The movie The Imitation Game focused on how mathematician Alan Turing broke the German “Enigma” code, a major contribution to the Allied victory in World War II. Those interested in artificial intelligence talk about the “Turing test,” the goal of making it impossible to tell whether a machine or a human being is responding to questions. But Turing’s most enduring contribution is not known so much. He wrote a paper about 0’s and 1’s and computable numbers that basically invented the concept of software.
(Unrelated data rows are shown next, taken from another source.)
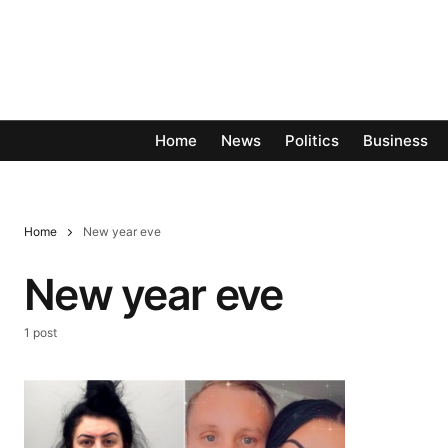
Home
News
Politics
Business
Home
New year eve
New year eve
1 post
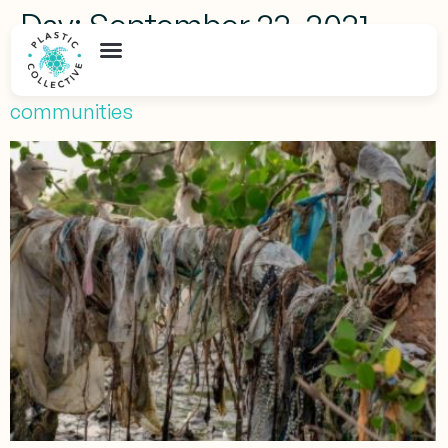
Day:
September 22, 2021
How is plastic pollution affecting Indonesia
communities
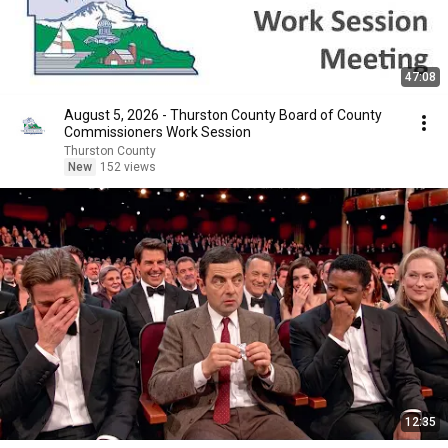
47:08
August 5, 2026 - Thurston County Board of County
Commissioners Work Session
Thurston County
New
152 views
12:35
Turing’s greatest breakthrough wasn’t mechanical, but theoretical — that 1936 paper that Dyson was talking about. “On Computable Numbers,” written in England, was published in the proceedings of the London Mathematical Society after Turing arrived at Princeton, where he would spend two academic years earning a Ph.D.Amid the paper’s thicket of equations and mathematical theories lay a powerful idea: that it would be possible to build a machine that could compute anything that a human could compute. Turing was addressing a question of logic, but in the process he clearly described a real machine that someone could build, one that would use 0s and 1s for computation.
And here we are.
“He invented the idea of software, essentially,” Dyson says. “It’s software that’s really the important invention. We had computers before. They were mechanical devices. What we never had before was software. That’s the essential discontinuity: That a machine would actually decide what to do by itself.”